### DATA UNDER STUDY:
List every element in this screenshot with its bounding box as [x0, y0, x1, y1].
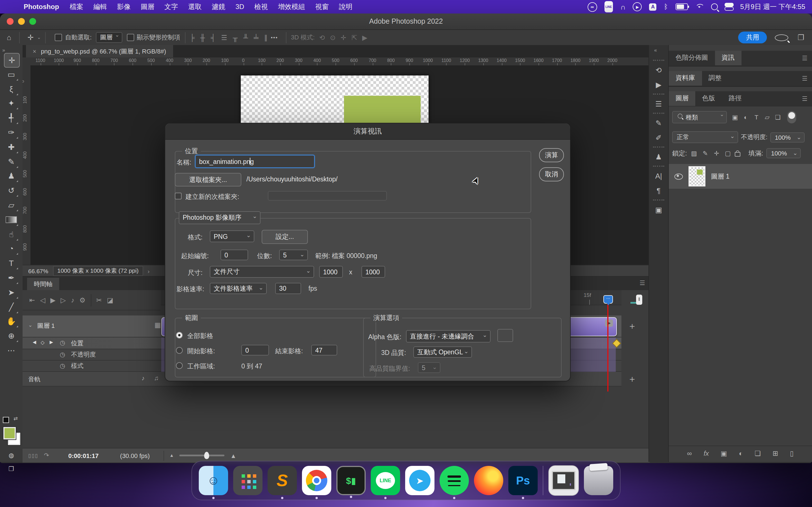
- all-frames-radio[interactable]: [176, 332, 183, 339]
- prev-keyframe-icon[interactable]: ◀: [33, 340, 36, 345]
- delete-layer-button[interactable]: ▯: [790, 450, 794, 457]
- audio-mute-icon[interactable]: ♪: [142, 375, 145, 381]
- type-tool[interactable]: T: [4, 256, 18, 270]
- healing-brush-tool[interactable]: ✚: [4, 140, 18, 154]
- character-panel-button[interactable]: A|: [652, 170, 665, 182]
- paragraph-panel-button[interactable]: ¶: [652, 185, 665, 197]
- dock-item-minimized-window[interactable]: [548, 465, 579, 496]
- sequence-type-dropdown[interactable]: Photoshop 影像順序: [179, 211, 260, 224]
- vertical-ruler[interactable]: 0100200300400500600700800900: [22, 65, 31, 265]
- align-icon-0[interactable]: ╞: [190, 34, 195, 41]
- fps-input[interactable]: 30: [275, 283, 301, 294]
- document-tab[interactable]: × png_to_webp.psd @ 66.7% (圖層 1, RGB/8#): [26, 45, 173, 57]
- blend-mode-dropdown[interactable]: 正常: [672, 131, 738, 143]
- dock-item-line[interactable]: LINE: [371, 466, 400, 495]
- layer-filter-icon-0[interactable]: ▣: [730, 114, 740, 121]
- brush-settings-panel-button[interactable]: ✎: [652, 117, 665, 129]
- split-clip-button[interactable]: ✂: [96, 296, 102, 304]
- gradient-tool[interactable]: [4, 213, 18, 226]
- lock-icon-3[interactable]: ▢: [724, 150, 731, 157]
- pen-tool[interactable]: ✒: [4, 271, 18, 284]
- transition-button[interactable]: ◪: [107, 296, 113, 304]
- zoom-out-timeline-icon[interactable]: ▲: [169, 453, 174, 458]
- default-colors-icon[interactable]: [3, 417, 9, 423]
- lock-all-icon[interactable]: [735, 152, 741, 157]
- align-icon-6[interactable]: ╧: [254, 34, 259, 41]
- app-menu[interactable]: Photoshop: [24, 3, 59, 11]
- add-layer-mask-button[interactable]: ▣: [721, 450, 727, 457]
- timeline-menu-icon[interactable]: ☰: [640, 279, 645, 287]
- layer-row[interactable]: 圖層 1: [669, 164, 812, 189]
- cancel-button[interactable]: 取消: [539, 167, 564, 181]
- crop-tool[interactable]: ╃: [4, 111, 18, 124]
- align-icon-2[interactable]: ╡: [211, 34, 215, 41]
- align-icon-7[interactable]: ∥: [264, 34, 267, 41]
- show-transform-controls-checkbox[interactable]: [126, 34, 134, 41]
- menu-item-濾鏡[interactable]: 濾鏡: [207, 3, 231, 10]
- dock-item-firefox[interactable]: [474, 466, 503, 495]
- layer-visibility-icon[interactable]: [674, 173, 683, 179]
- timeline-zoom-slider[interactable]: [180, 455, 225, 456]
- menu-item-影像[interactable]: 影像: [112, 3, 136, 10]
- swap-colors-icon[interactable]: ⇄: [13, 416, 18, 421]
- wifi-icon[interactable]: [695, 4, 703, 10]
- mode3d-icon-4[interactable]: ▶: [362, 34, 367, 41]
- dock-item-sublime-text[interactable]: S: [267, 466, 297, 495]
- layer-filter-icon-3[interactable]: ▱: [762, 114, 772, 121]
- panels-collapse-icon[interactable]: «: [654, 47, 657, 53]
- adjustment-layer-button[interactable]: ◐: [739, 450, 743, 457]
- quality-3d-dropdown[interactable]: 互動式 OpenGL: [413, 346, 472, 358]
- alpha-dropdown[interactable]: 直接進行 - 未邊緣調合: [406, 330, 491, 342]
- panel-tab-資料庫[interactable]: 資料庫: [669, 71, 702, 86]
- lock-icon-0[interactable]: ▨: [690, 150, 698, 157]
- history-brush-tool[interactable]: ↺: [4, 184, 18, 197]
- zoom-tool[interactable]: ⊕: [4, 329, 18, 342]
- frame-rate-dropdown[interactable]: 文件影格速率: [210, 283, 267, 294]
- panel-tab-資訊[interactable]: 資訊: [715, 51, 741, 65]
- ptabs2-menu-icon[interactable]: ☰: [802, 75, 808, 82]
- lock-icon-2[interactable]: ✛: [713, 150, 720, 157]
- dock-item-chrome[interactable]: [302, 466, 331, 495]
- select-folder-button[interactable]: 選取檔案夾...: [175, 173, 241, 186]
- digits-dropdown[interactable]: 5: [279, 249, 308, 260]
- clone-stamp-tool[interactable]: ♟: [4, 169, 18, 183]
- share-button[interactable]: 共用: [739, 32, 767, 43]
- opacity-dropdown[interactable]: 100%: [770, 132, 805, 142]
- frame-view-icon[interactable]: ▯▯▯: [28, 453, 38, 458]
- lasso-tool[interactable]: ξ: [4, 82, 18, 96]
- panel-tab-色版[interactable]: 色版: [695, 91, 722, 106]
- dock-item-spotify[interactable]: [440, 466, 469, 495]
- timeline-tab[interactable]: 時間軸: [27, 278, 59, 290]
- actions-panel-button[interactable]: ▶: [652, 79, 665, 91]
- dock-item-terminal[interactable]: $▮: [336, 466, 366, 495]
- status-chevron-icon[interactable]: ›: [148, 267, 150, 274]
- align-icon-4[interactable]: ╥: [233, 34, 238, 41]
- dodge-tool[interactable]: ◔: [4, 242, 18, 256]
- filmstrip-icon[interactable]: ▦: [154, 321, 161, 329]
- toolbar-expand-icon[interactable]: »: [2, 47, 5, 53]
- mode3d-icon-3[interactable]: ⇱: [351, 34, 357, 41]
- render-button[interactable]: 演算: [539, 148, 564, 162]
- layer-filter-icon-1[interactable]: ◐: [741, 114, 751, 121]
- flipbook-icon[interactable]: ↷: [44, 452, 49, 459]
- rectangular-marquee-tool[interactable]: ▭: [4, 68, 18, 81]
- start-number-input[interactable]: 0: [220, 249, 248, 260]
- brushes-panel-button[interactable]: ✐: [652, 132, 665, 144]
- battery-icon[interactable]: [675, 3, 688, 10]
- menu-item-選取[interactable]: 選取: [183, 3, 207, 10]
- dock-item-launchpad[interactable]: [233, 466, 262, 495]
- ptabs1-menu-icon[interactable]: ☰: [802, 55, 808, 62]
- panel-tab-圖層[interactable]: 圖層: [669, 91, 695, 106]
- spotlight-search-icon[interactable]: [711, 3, 718, 10]
- eraser-tool[interactable]: ▱: [4, 198, 18, 212]
- filter-toggle-switch[interactable]: [787, 111, 796, 123]
- work-area-end-handle[interactable]: ‖: [636, 295, 642, 305]
- menu-item-圖層[interactable]: 圖層: [136, 3, 159, 10]
- link-layers-button[interactable]: ∞: [687, 450, 692, 457]
- dock-item-finder[interactable]: ☺: [199, 466, 228, 495]
- go-to-first-frame-button[interactable]: ⇤: [29, 296, 35, 304]
- play-button[interactable]: ▶: [50, 296, 56, 304]
- video-track-label[interactable]: 圖層 1: [37, 322, 55, 330]
- timeline-settings-button[interactable]: ⚙: [80, 296, 86, 304]
- screen-mode-button[interactable]: ❐: [4, 462, 18, 475]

### WORK TO COMPLETE:
Omitting all images, retype each line of the records precisely.

### SOLUTION TO THIS TASK:
List every element in this screenshot with its bounding box as [x0, y0, x1, y1].
- all-frames-radio[interactable]: [176, 332, 183, 339]
- prev-keyframe-icon[interactable]: ◀: [33, 340, 36, 345]
- delete-layer-button[interactable]: ▯: [790, 450, 794, 457]
- audio-mute-icon[interactable]: ♪: [142, 375, 145, 381]
- type-tool[interactable]: T: [4, 256, 18, 270]
- healing-brush-tool[interactable]: ✚: [4, 140, 18, 154]
- character-panel-button[interactable]: A|: [652, 170, 665, 182]
- paragraph-panel-button[interactable]: ¶: [652, 185, 665, 197]
- dock-item-minimized-window[interactable]: [548, 465, 579, 496]
- sequence-type-dropdown[interactable]: Photoshop 影像順序: [179, 211, 260, 224]
- vertical-ruler[interactable]: 0100200300400500600700800900: [22, 65, 31, 265]
- align-icon-0[interactable]: ╞: [190, 34, 195, 41]
- fps-input[interactable]: 30: [275, 283, 301, 294]
- document-tab[interactable]: × png_to_webp.psd @ 66.7% (圖層 1, RGB/8#): [26, 45, 173, 57]
- blend-mode-dropdown[interactable]: 正常: [672, 131, 738, 143]
- dock-item-line[interactable]: LINE: [371, 466, 400, 495]
- layer-filter-icon-0[interactable]: ▣: [730, 114, 740, 121]
- brush-settings-panel-button[interactable]: ✎: [652, 117, 665, 129]
- split-clip-button[interactable]: ✂: [96, 296, 102, 304]
- gradient-tool[interactable]: [4, 213, 18, 226]
- lock-icon-3[interactable]: ▢: [724, 150, 731, 157]
- pen-tool[interactable]: ✒: [4, 271, 18, 284]
- transition-button[interactable]: ◪: [107, 296, 113, 304]
- zoom-out-timeline-icon[interactable]: ▲: [169, 453, 174, 458]
- default-colors-icon[interactable]: [3, 417, 9, 423]
- lock-all-icon[interactable]: [735, 152, 741, 157]
- align-icon-6[interactable]: ╧: [254, 34, 259, 41]
- app-menu[interactable]: Photoshop: [24, 3, 59, 11]
- add-layer-mask-button[interactable]: ▣: [721, 450, 727, 457]
- timeline-menu-icon[interactable]: ☰: [640, 279, 645, 287]
- layer-row[interactable]: 圖層 1: [669, 164, 812, 189]
- cancel-button[interactable]: 取消: [539, 167, 564, 181]
- crop-tool[interactable]: ╃: [4, 111, 18, 124]
- align-icon-2[interactable]: ╡: [211, 34, 215, 41]
- align-icon-7[interactable]: ∥: [264, 34, 267, 41]
- show-transform-controls-checkbox[interactable]: [126, 34, 134, 41]
- menu-item-濾鏡[interactable]: 濾鏡: [207, 3, 231, 10]
- dock-item-firefox[interactable]: [474, 466, 503, 495]
- layer-visibility-icon[interactable]: [674, 173, 683, 179]
- timeline-zoom-slider[interactable]: [180, 455, 225, 456]
- menu-item-影像[interactable]: 影像: [112, 3, 136, 10]
- swap-colors-icon[interactable]: ⇄: [13, 416, 18, 421]
- wifi-icon[interactable]: [695, 4, 703, 10]
- mode3d-icon-4[interactable]: ▶: [362, 34, 367, 41]
- dock-item-sublime-text[interactable]: S: [267, 466, 297, 495]
- layer-filter-icon-3[interactable]: ▱: [762, 114, 772, 121]
- panels-collapse-icon[interactable]: «: [654, 47, 657, 53]
- adjustment-layer-button[interactable]: ◐: [739, 450, 743, 457]
- quality-3d-dropdown[interactable]: 互動式 OpenGL: [413, 346, 472, 358]
- alpha-dropdown[interactable]: 直接進行 - 未邊緣調合: [406, 330, 491, 342]
- panel-tab-資料庫[interactable]: 資料庫: [669, 71, 702, 86]
- lock-icon-0[interactable]: ▨: [690, 150, 698, 157]
- history-brush-tool[interactable]: ↺: [4, 184, 18, 197]
- zoom-tool[interactable]: ⊕: [4, 329, 18, 342]
- frame-rate-dropdown[interactable]: 文件影格速率: [210, 283, 267, 294]
- panel-tab-資訊[interactable]: 資訊: [715, 51, 741, 65]
- ptabs2-menu-icon[interactable]: ☰: [802, 75, 808, 82]
- lock-icon-2[interactable]: ✛: [713, 150, 720, 157]
- dock-item-chrome[interactable]: [302, 466, 331, 495]
- select-folder-button[interactable]: 選取檔案夾...: [175, 173, 241, 186]
- digits-dropdown[interactable]: 5: [279, 249, 308, 260]
- clone-stamp-tool[interactable]: ♟: [4, 169, 18, 183]
- share-button[interactable]: 共用: [739, 32, 767, 43]
- opacity-dropdown[interactable]: 100%: [770, 132, 805, 142]
- frame-view-icon[interactable]: ▯▯▯: [28, 453, 38, 458]
- lasso-tool[interactable]: ξ: [4, 82, 18, 96]
- panel-tab-色版[interactable]: 色版: [695, 91, 722, 106]
- dock-item-spotify[interactable]: [440, 466, 469, 495]
- timeline-tab[interactable]: 時間軸: [27, 278, 59, 290]
- actions-panel-button[interactable]: ▶: [652, 79, 665, 91]
- dock-item-terminal[interactable]: $▮: [336, 466, 366, 495]
- status-chevron-icon[interactable]: ›: [148, 267, 150, 274]
- align-icon-4[interactable]: ╥: [233, 34, 238, 41]
- dodge-tool[interactable]: ◔: [4, 242, 18, 256]
- filmstrip-icon[interactable]: ▦: [154, 321, 161, 329]
- toolbar-expand-icon[interactable]: »: [2, 47, 5, 53]
- mode3d-icon-3[interactable]: ⇱: [351, 34, 357, 41]
- render-button[interactable]: 演算: [539, 148, 564, 162]
- layer-filter-icon-1[interactable]: ◐: [741, 114, 751, 121]
- flipbook-icon[interactable]: ↷: [44, 452, 49, 459]
- rectangular-marquee-tool[interactable]: ▭: [4, 68, 18, 81]
- start-number-input[interactable]: 0: [220, 249, 248, 260]
- brushes-panel-button[interactable]: ✐: [652, 132, 665, 144]
- battery-icon[interactable]: [675, 3, 688, 10]
- menu-item-選取[interactable]: 選取: [183, 3, 207, 10]
- dock-item-launchpad[interactable]: [233, 466, 262, 495]
- ptabs1-menu-icon[interactable]: ☰: [802, 55, 808, 62]
- panel-tab-圖層[interactable]: 圖層: [669, 91, 695, 106]
- spotlight-search-icon[interactable]: [711, 3, 718, 10]
- eraser-tool[interactable]: ▱: [4, 198, 18, 212]
- filter-toggle-switch[interactable]: [787, 111, 796, 123]
- work-area-end-handle[interactable]: ‖: [636, 295, 642, 305]
- menu-item-圖層[interactable]: 圖層: [136, 3, 159, 10]
- link-layers-button[interactable]: ∞: [687, 450, 692, 457]
- dock-item-finder[interactable]: ☺: [199, 466, 228, 495]
- go-to-first-frame-button[interactable]: ⇤: [29, 296, 35, 304]
- play-button[interactable]: ▶: [50, 296, 56, 304]
- video-track-label[interactable]: 圖層 1: [37, 322, 55, 330]
- timeline-settings-button[interactable]: ⚙: [80, 296, 86, 304]
- screen-mode-button[interactable]: ❐: [4, 462, 18, 475]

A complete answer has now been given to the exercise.